Attendez 2030 – Mutsvangwa dit à la faction liée à Chiwenga alors que le ZANU-PF fait avancer le projet de loi d’amendement de la Constitution

Maria

Attendez 2030 - Mutsvangwa dit à la faction liée à Chiwenga alors que le ZANU-PF fait avancer le projet de loi d'amendement de la Constitution

Le porte-parole du ZANU PF, Christopher Mutsvangwa, a carrément demandé à une faction rivale au sein du parti au pouvoir qui envisage la présidence d’attendre après 2030 pour se présenter, claquant ainsi la porte aux candidats à la présidence.

Cela survient alors que le parti au pouvoir serait divisé sur le projet de loi d’amendement constitutionnel numéro 3, que l’adjoint du président Mnangagwa, Constantino Chiwenga, a déchiqueté lors d’une réunion du bureau politique plus tôt cette année.

Une faction alignée sur Chiwenga et une partie des anciens combattants sont mécontentes des efforts du parti pour prolonger le pouvoir du président Mnangagwa, qui était censé démissionner en 2028 selon la constitution actuelle.

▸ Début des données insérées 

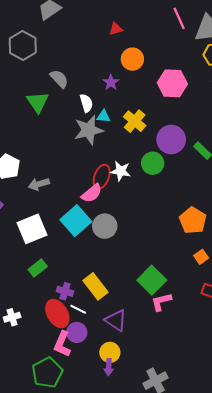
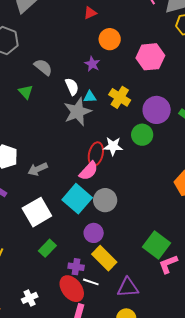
green triangle: (38, 102) -> (26, 92), size x0.7
purple triangle: (116, 320) -> (128, 287), turned -30
purple circle: (77, 332) -> (94, 233), moved

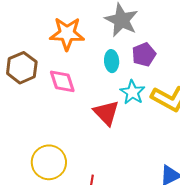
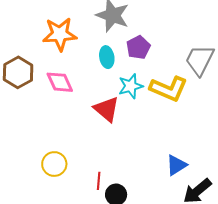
cyan star: (132, 92) -> (131, 86), turned 30
yellow circle: (49, 162) -> (54, 164), size x0.7

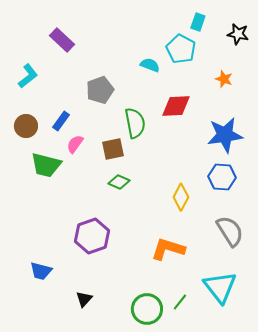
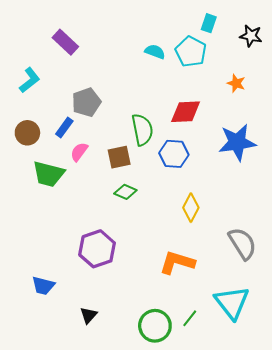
cyan semicircle: (150, 65) -> (155, 52), moved
gray pentagon: (100, 90) -> (86, 102), moved
blue hexagon: (222, 177) -> (174, 154), moved

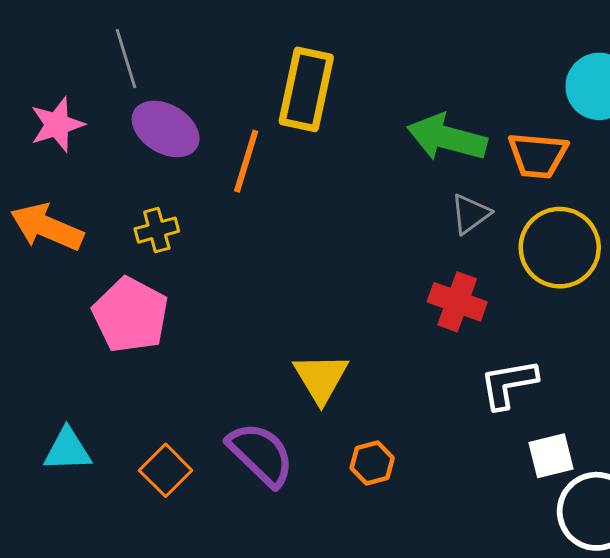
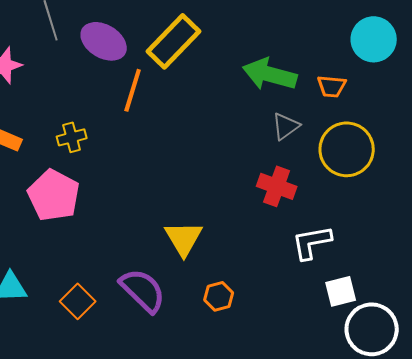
yellow rectangle: (306, 89) -> (174, 41), turned 32
purple ellipse: (166, 129) -> (104, 41), moved
orange trapezoid: (538, 155) -> (332, 86), size x0.7

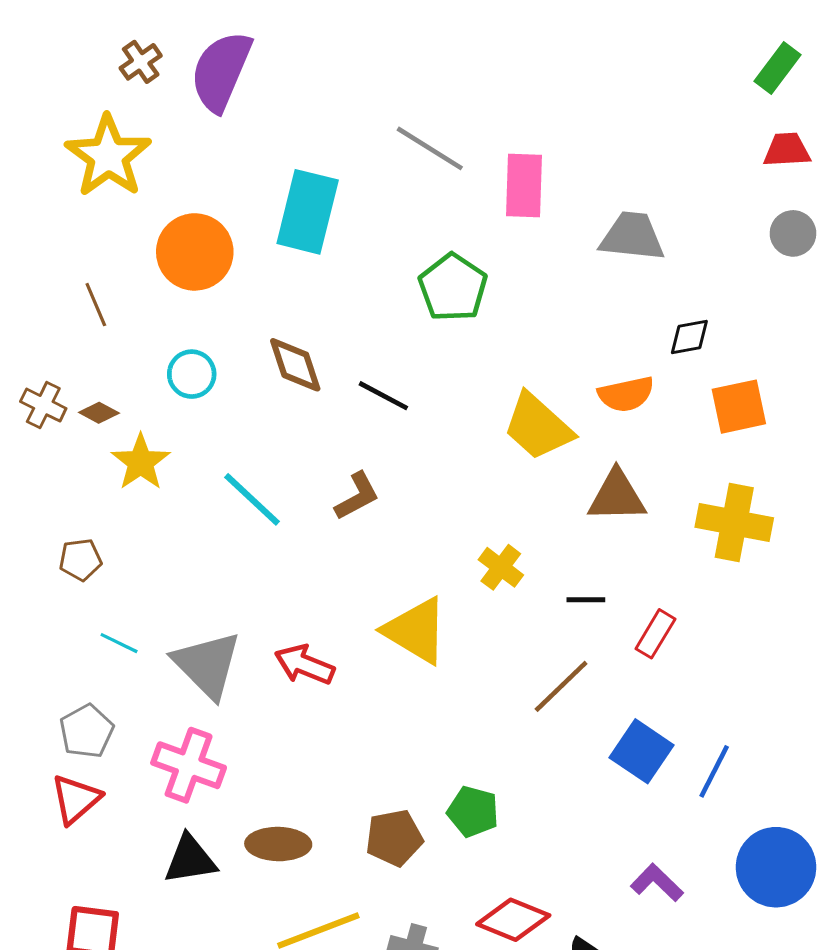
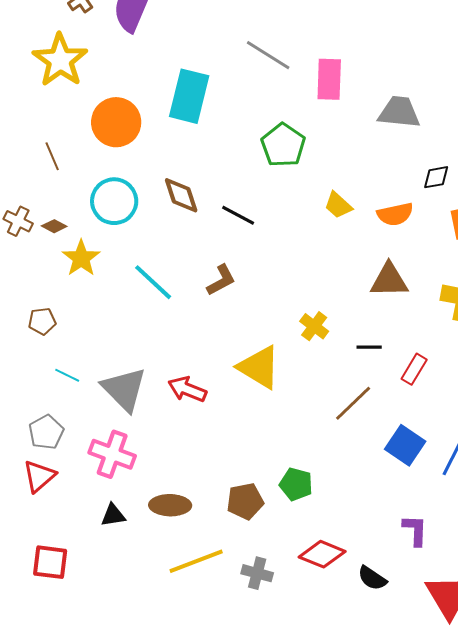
cyan circle: (192, 374) -> (114, 201), size x1.5
yellow trapezoid: (538, 427) -> (338, 205), moved, size x0.6
black triangle: (190, 859) -> (113, 515), size x0.7
purple L-shape: (657, 883) -> (415, 530), turned 48

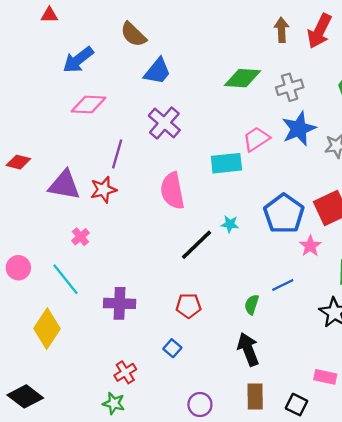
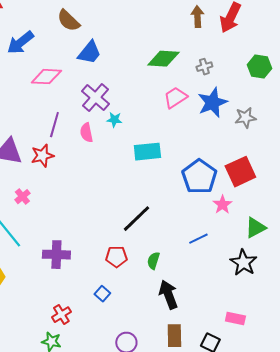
gray cross: (290, 87) -> (204, 67), size x0.7
pink diamond: (88, 105) -> (46, 77), moved
pink trapezoid: (256, 139) -> (175, 98), moved
cyan rectangle: (226, 163) -> (147, 152), moved
pink semicircle: (172, 191) -> (86, 133), moved, size x0.6
cyan star: (230, 224) -> (114, 120), moved
black line: (197, 245) -> (136, 219), moved
green semicircle: (252, 305) -> (153, 261), moved

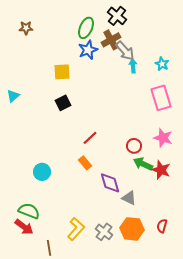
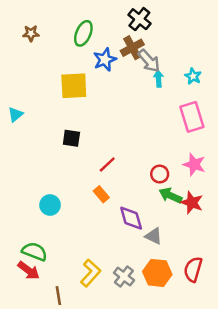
green ellipse: (86, 28) -> (83, 33), moved
yellow square: (62, 72) -> (74, 86), size x1.4
black square: (63, 103) -> (71, 138), moved, turned 35
red semicircle: (162, 226) -> (193, 269), size x1.5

S’exprimant au siège du parti, Mutsvangwa a critiqué les ambitions de la faction cherchant la succession de Mnangagwa.

« Si vous avez des ambitions en tant que faction ou quiconque tente de lui succéder, attendez simplement 2030. Cela viendra. Cela ne sera pas supprimé du calendrier du Zimbabwe.

« Il sera toujours là, assurez-vous simplement de rester en bonne santé et si vous êtes membre du parti, assurez-vous simplement de maintenir votre position au sein du parti avec des membres en bon état afin que votre candidature en 2030 puisse bénéficier du soutien qu’elle mérite », a déclaré Mutsvangwa.

Le ZANU-PF aurait mobilisé certains députés de l’opposition pour soutenir les modifications proposées à la constitution lors du vote de l’Assemblée nationale.

« N’essayez pas de faire du bruit d’ici 2030, car la porte est fermée. Nous n’avons pas voulu, en tant que parti, trop parler officiellement du projet de modification de la Constitution.

« Nous avons une équipe, notre service commissariat et notre service administratif. Ils font partie des consultations du Parlement. Nous respectons les consultations du Parlement.

« Il n’est pas particulièrement nécessaire que le président ou moi-même continuions à parler de cette question car c’est quelque chose qui est en cours – peut-être même est-il soumis à la justice », a-t-il déclaré.